= WHAT IS BEING ASKED =
Word for word, restate the entries below, but exclude the images.

= SOURCE DATA =
=== Begin Enclosure ===

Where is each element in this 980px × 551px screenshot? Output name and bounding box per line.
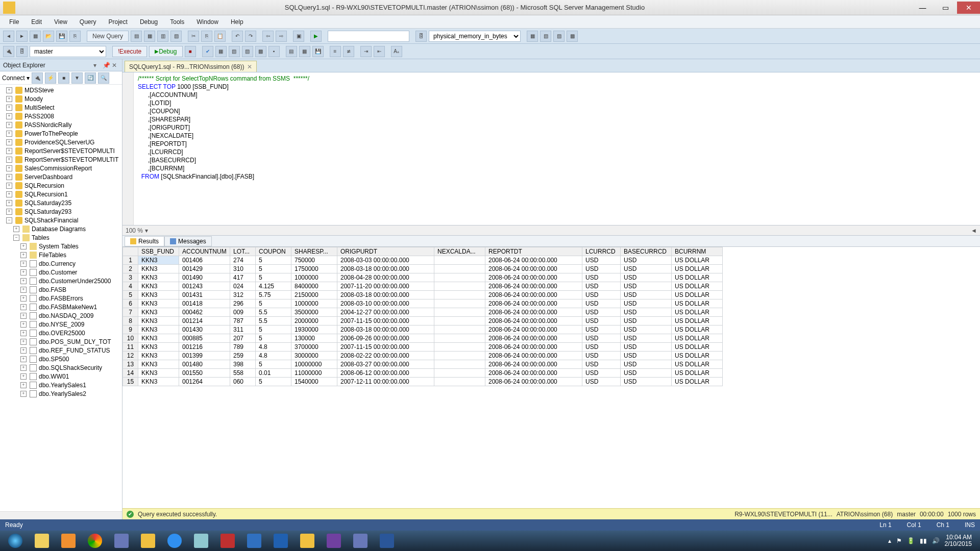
connect-icon[interactable]: 🔌 <box>32 72 43 84</box>
tree-item[interactable]: +ReportServer$STEVETOPMULTIT <box>0 155 122 164</box>
tree-item[interactable]: +dbo.YearlySales1 <box>0 381 122 389</box>
menu-window[interactable]: Window <box>190 17 225 27</box>
tree-item[interactable]: +dbo.WW01 <box>0 372 122 381</box>
estimated-plan-button[interactable]: ▦ <box>215 46 227 57</box>
filter-icon[interactable]: ▼ <box>71 72 83 84</box>
maximize-button[interactable]: ▭ <box>934 2 957 14</box>
menu-help[interactable]: Help <box>225 17 250 27</box>
open-button[interactable]: 📂 <box>43 31 54 42</box>
notepad-icon[interactable] <box>189 532 213 549</box>
outdent-button[interactable]: ⇤ <box>374 46 385 57</box>
start-button-win[interactable] <box>3 532 28 549</box>
menu-view[interactable]: View <box>48 17 74 27</box>
results-text-button[interactable]: ▤ <box>286 46 297 57</box>
column-header[interactable]: LOT... <box>230 247 256 256</box>
table-row[interactable]: 1KKN300140627457500002008-03-03 00:00:00… <box>123 256 723 265</box>
explorer-icon[interactable] <box>30 532 54 549</box>
memory-combo[interactable]: physical_memory_in_bytes <box>429 31 521 42</box>
new-query-button[interactable]: New Query <box>87 31 129 42</box>
menu-project[interactable]: Project <box>103 17 134 27</box>
tree-item[interactable]: +Database Diagrams <box>0 224 122 233</box>
sidebar-hscroll[interactable] <box>0 511 122 519</box>
pin-icon[interactable]: 📌 <box>103 62 110 69</box>
tray-flag-icon[interactable]: ⚑ <box>896 537 902 544</box>
table-row[interactable]: 2KKN3001429310517500002008-03-18 00:00:0… <box>123 265 723 273</box>
column-header[interactable]: LCURRCD <box>582 247 621 256</box>
results-grid-wrap[interactable]: SSB_FUNDACCOUNTNUMLOT...COUPONSHARESP...… <box>122 247 980 508</box>
tree-item[interactable]: +SQLRecursion1 <box>0 190 122 198</box>
minimize-button[interactable]: — <box>911 2 934 14</box>
tray-network-icon[interactable]: ▮▮ <box>920 537 927 544</box>
tree-item[interactable]: +dbo.CustomerUnder25000 <box>0 277 122 285</box>
activity-button[interactable]: ▦ <box>144 31 155 42</box>
tab-close-icon[interactable]: ✕ <box>247 63 252 70</box>
tree-item[interactable]: +dbo.Customer <box>0 268 122 277</box>
actual-plan-button[interactable]: ▩ <box>255 46 266 57</box>
zoom-level[interactable]: 100 % <box>126 227 143 234</box>
menu-query[interactable]: Query <box>74 17 103 27</box>
tree-item[interactable]: +ProvidenceSQLServerUG <box>0 138 122 146</box>
tree-item[interactable]: +dbo.SP500 <box>0 355 122 363</box>
tab-sqlquery1[interactable]: SQLQuery1.sql - R9...TRION\ssimon (68)) … <box>125 61 257 72</box>
table-row[interactable]: 6KKN3001418296510000002008-03-10 00:00:0… <box>123 299 723 308</box>
debug-button[interactable]: ▶ Debug <box>149 46 182 57</box>
tab-results[interactable]: Results <box>125 236 164 246</box>
word-icon[interactable] <box>375 532 399 549</box>
lync-icon[interactable] <box>242 532 266 549</box>
available-db-icon[interactable]: 🗄 <box>16 46 28 57</box>
tree-item[interactable]: +SQLSaturday235 <box>0 198 122 207</box>
vs-icon[interactable] <box>109 532 134 549</box>
column-header[interactable]: BCURRNM <box>672 247 723 256</box>
query-options-button[interactable]: ▧ <box>229 46 240 57</box>
table-row[interactable]: 13KKN30014803985100000002008-03-27 00:00… <box>123 360 723 369</box>
undo-button[interactable]: ↶ <box>232 31 243 42</box>
column-header[interactable]: COUPON <box>256 247 291 256</box>
save-button[interactable]: 💾 <box>56 31 67 42</box>
disconnect-icon[interactable]: ⚡ <box>45 72 56 84</box>
column-header[interactable]: NEXCALDA... <box>434 247 485 256</box>
results-grid[interactable]: SSB_FUNDACCOUNTNUMLOT...COUPONSHARESP...… <box>122 247 723 386</box>
indent-button[interactable]: ⇥ <box>360 46 372 57</box>
client-stats-button[interactable]: ▪ <box>268 46 280 57</box>
redo-button[interactable]: ↷ <box>245 31 256 42</box>
tree-item[interactable]: +PASSNordicRally <box>0 120 122 129</box>
column-header[interactable]: SHARESP... <box>291 247 337 256</box>
specify-template-button[interactable]: Aₐ <box>391 46 402 57</box>
tree-item[interactable]: +MDSSteve <box>0 86 122 94</box>
tree-item[interactable]: +Moody <box>0 94 122 103</box>
tree-item[interactable]: +PASS2008 <box>0 112 122 120</box>
ssms-icon[interactable] <box>295 532 320 549</box>
save-all-button[interactable]: ⎘ <box>69 31 81 42</box>
tb-icon-2[interactable]: ▧ <box>540 31 551 42</box>
table-row[interactable]: 4KKN30012430244.12584000002007-11-20 00:… <box>123 282 723 291</box>
tree-item[interactable]: +dbo.NASDAQ_2009 <box>0 311 122 320</box>
back-button[interactable]: ◄ <box>3 31 14 42</box>
tray-clock[interactable]: 10:04 AM2/10/2015 <box>945 534 972 547</box>
ie-icon[interactable] <box>162 532 187 549</box>
table-row[interactable]: 15KKN3001264060515400002007-12-11 00:00:… <box>123 378 723 386</box>
column-header[interactable]: ORIGPURDT <box>337 247 434 256</box>
registered-servers-icon[interactable]: 🗄 <box>415 31 427 42</box>
chrome-icon[interactable] <box>83 532 107 549</box>
tree-item[interactable]: −SQLShackFinancial <box>0 216 122 224</box>
table-row[interactable]: 10KKN300088520751300002006-09-26 00:00:0… <box>123 334 723 343</box>
stop-icon[interactable]: ■ <box>58 72 69 84</box>
table-row[interactable]: 7KKN30004620095.535000002004-12-27 00:00… <box>123 308 723 317</box>
results-file-button[interactable]: 💾 <box>312 46 324 57</box>
outlook-icon[interactable] <box>268 532 293 549</box>
bids-icon[interactable] <box>348 532 373 549</box>
tree-item[interactable]: +SQLRecursion <box>0 181 122 190</box>
column-header[interactable] <box>123 247 138 256</box>
tree-item[interactable]: +dbo.POS_SUM_DLY_TOT <box>0 337 122 346</box>
table-row[interactable]: 14KKN30015505580.01110000002008-06-12 00… <box>123 369 723 378</box>
forward-button[interactable]: ► <box>16 31 28 42</box>
search-icon[interactable]: 🔍 <box>98 72 109 84</box>
db2-button[interactable]: ▧ <box>170 31 182 42</box>
change-connection-button[interactable]: 🔌 <box>3 46 14 57</box>
tray-chevron-icon[interactable]: ▴ <box>888 537 891 544</box>
new-project-button[interactable]: ▦ <box>30 31 41 42</box>
parse-button[interactable]: ✔ <box>202 46 213 57</box>
menu-debug[interactable]: Debug <box>134 17 164 27</box>
table-row[interactable]: 3KKN3001490417510000002008-04-28 00:00:0… <box>123 273 723 282</box>
close-button[interactable]: ✕ <box>957 2 980 14</box>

=== End Enclosure ===

= RESPONSE BOX =
Where is each element in this 980px × 551px screenshot? Output name and bounding box per line.
connect-icon[interactable]: 🔌 <box>32 72 43 84</box>
tree-item[interactable]: +ReportServer$STEVETOPMULTIT <box>0 155 122 164</box>
tree-item[interactable]: +dbo.YearlySales1 <box>0 381 122 389</box>
menu-window[interactable]: Window <box>190 17 225 27</box>
tree-item[interactable]: +dbo.WW01 <box>0 372 122 381</box>
estimated-plan-button[interactable]: ▦ <box>215 46 227 57</box>
filter-icon[interactable]: ▼ <box>71 72 83 84</box>
maximize-button[interactable]: ▭ <box>934 2 957 14</box>
menu-help[interactable]: Help <box>225 17 250 27</box>
open-button[interactable]: 📂 <box>43 31 54 42</box>
notepad-icon[interactable] <box>189 532 213 549</box>
outdent-button[interactable]: ⇤ <box>374 46 385 57</box>
start-button-win[interactable] <box>3 532 28 549</box>
menu-view[interactable]: View <box>48 17 74 27</box>
results-text-button[interactable]: ▤ <box>286 46 297 57</box>
column-header[interactable]: LOT... <box>230 247 256 256</box>
table-row[interactable]: 1KKN300140627457500002008-03-03 00:00:00… <box>123 256 723 265</box>
explorer-icon[interactable] <box>30 532 54 549</box>
memory-combo[interactable]: physical_memory_in_bytes <box>429 31 521 42</box>
new-query-button[interactable]: New Query <box>87 31 129 42</box>
menu-project[interactable]: Project <box>103 17 134 27</box>
tree-item[interactable]: +Database Diagrams <box>0 224 122 233</box>
sidebar-hscroll[interactable] <box>0 511 122 519</box>
pin-icon[interactable]: 📌 <box>103 62 110 69</box>
tray-flag-icon[interactable]: ⚑ <box>896 537 902 544</box>
table-row[interactable]: 2KKN3001429310517500002008-03-18 00:00:0… <box>123 265 723 273</box>
column-header[interactable]: LCURRCD <box>582 247 621 256</box>
results-grid-wrap[interactable]: SSB_FUNDACCOUNTNUMLOT...COUPONSHARESP...… <box>122 247 980 508</box>
tree-item[interactable]: +SQLRecursion1 <box>0 190 122 198</box>
minimize-button[interactable]: — <box>911 2 934 14</box>
tray-network-icon[interactable]: ▮▮ <box>920 537 927 544</box>
tree-item[interactable]: +dbo.CustomerUnder25000 <box>0 277 122 285</box>
activity-button[interactable]: ▦ <box>144 31 155 42</box>
tab-close-icon[interactable]: ✕ <box>247 63 252 70</box>
tree-item[interactable]: +dbo.Customer <box>0 268 122 277</box>
actual-plan-button[interactable]: ▩ <box>255 46 266 57</box>
zoom-level[interactable]: 100 % <box>126 227 143 234</box>
menu-query[interactable]: Query <box>74 17 103 27</box>
tree-item[interactable]: +ProvidenceSQLServerUG <box>0 138 122 146</box>
tree-item[interactable]: +dbo.SP500 <box>0 355 122 363</box>
tab-sqlquery1[interactable]: SQLQuery1.sql - R9...TRION\ssimon (68)) … <box>125 61 257 72</box>
table-row[interactable]: 6KKN3001418296510000002008-03-10 00:00:0… <box>123 299 723 308</box>
debug-button[interactable]: ▶ Debug <box>149 46 182 57</box>
tab-results[interactable]: Results <box>125 236 164 246</box>
word-icon[interactable] <box>375 532 399 549</box>
lync-icon[interactable] <box>242 532 266 549</box>
available-db-icon[interactable]: 🗄 <box>16 46 28 57</box>
tree-item[interactable]: +SQLSaturday235 <box>0 198 122 207</box>
vs-icon[interactable] <box>109 532 134 549</box>
column-header[interactable]: BCURRNM <box>672 247 723 256</box>
query-options-button[interactable]: ▧ <box>229 46 240 57</box>
table-row[interactable]: 13KKN30014803985100000002008-03-27 00:00… <box>123 360 723 369</box>
undo-button[interactable]: ↶ <box>232 31 243 42</box>
column-header[interactable]: COUPON <box>256 247 291 256</box>
save-button[interactable]: 💾 <box>56 31 67 42</box>
disconnect-icon[interactable]: ⚡ <box>45 72 56 84</box>
column-header[interactable]: NEXCALDA... <box>434 247 485 256</box>
results-grid[interactable]: SSB_FUNDACCOUNTNUMLOT...COUPONSHARESP...… <box>122 247 723 386</box>
indent-button[interactable]: ⇥ <box>360 46 372 57</box>
client-stats-button[interactable]: ▪ <box>268 46 280 57</box>
redo-button[interactable]: ↷ <box>245 31 256 42</box>
tree-item[interactable]: +PASSNordicRally <box>0 120 122 129</box>
column-header[interactable]: SHARESP... <box>291 247 337 256</box>
specify-template-button[interactable]: Aₐ <box>391 46 402 57</box>
tree-item[interactable]: +MDSSteve <box>0 86 122 94</box>
tree-item[interactable]: +Moody <box>0 94 122 103</box>
tree-item[interactable]: +PASS2008 <box>0 112 122 120</box>
ssms-icon[interactable] <box>295 532 320 549</box>
save-all-button[interactable]: ⎘ <box>69 31 81 42</box>
tb-icon-2[interactable]: ▧ <box>540 31 551 42</box>
table-row[interactable]: 4KKN30012430244.12584000002007-11-20 00:… <box>123 282 723 291</box>
tree-item[interactable]: +dbo.NASDAQ_2009 <box>0 311 122 320</box>
back-button[interactable]: ◄ <box>3 31 14 42</box>
tray-clock[interactable]: 10:04 AM2/10/2015 <box>945 534 972 547</box>
ie-icon[interactable] <box>162 532 187 549</box>
table-row[interactable]: 15KKN3001264060515400002007-12-11 00:00:… <box>123 378 723 386</box>
column-header[interactable]: ORIGPURDT <box>337 247 434 256</box>
registered-servers-icon[interactable]: 🗄 <box>415 31 427 42</box>
chrome-icon[interactable] <box>83 532 107 549</box>
tree-item[interactable]: −SQLShackFinancial <box>0 216 122 224</box>
table-row[interactable]: 10KKN300088520751300002006-09-26 00:00:0… <box>123 334 723 343</box>
stop-icon[interactable]: ■ <box>58 72 69 84</box>
table-row[interactable]: 7KKN30004620095.535000002004-12-27 00:00… <box>123 308 723 317</box>
results-file-button[interactable]: 💾 <box>312 46 324 57</box>
outlook-icon[interactable] <box>268 532 293 549</box>
bids-icon[interactable] <box>348 532 373 549</box>
tree-item[interactable]: +SQLRecursion <box>0 181 122 190</box>
column-header[interactable] <box>123 247 138 256</box>
tree-item[interactable]: +dbo.POS_SUM_DLY_TOT <box>0 337 122 346</box>
table-row[interactable]: 14KKN30015505580.01110000002008-06-12 00… <box>123 369 723 378</box>
forward-button[interactable]: ► <box>16 31 28 42</box>
search-icon[interactable]: 🔍 <box>98 72 109 84</box>
db2-button[interactable]: ▧ <box>170 31 182 42</box>
change-connection-button[interactable]: 🔌 <box>3 46 14 57</box>
tray-chevron-icon[interactable]: ▴ <box>888 537 891 544</box>
new-project-button[interactable]: ▦ <box>30 31 41 42</box>
parse-button[interactable]: ✔ <box>202 46 213 57</box>
menu-debug[interactable]: Debug <box>134 17 164 27</box>
table-row[interactable]: 3KKN3001490417510000002008-04-28 00:00:0… <box>123 273 723 282</box>
close-button[interactable]: ✕ <box>957 2 980 14</box>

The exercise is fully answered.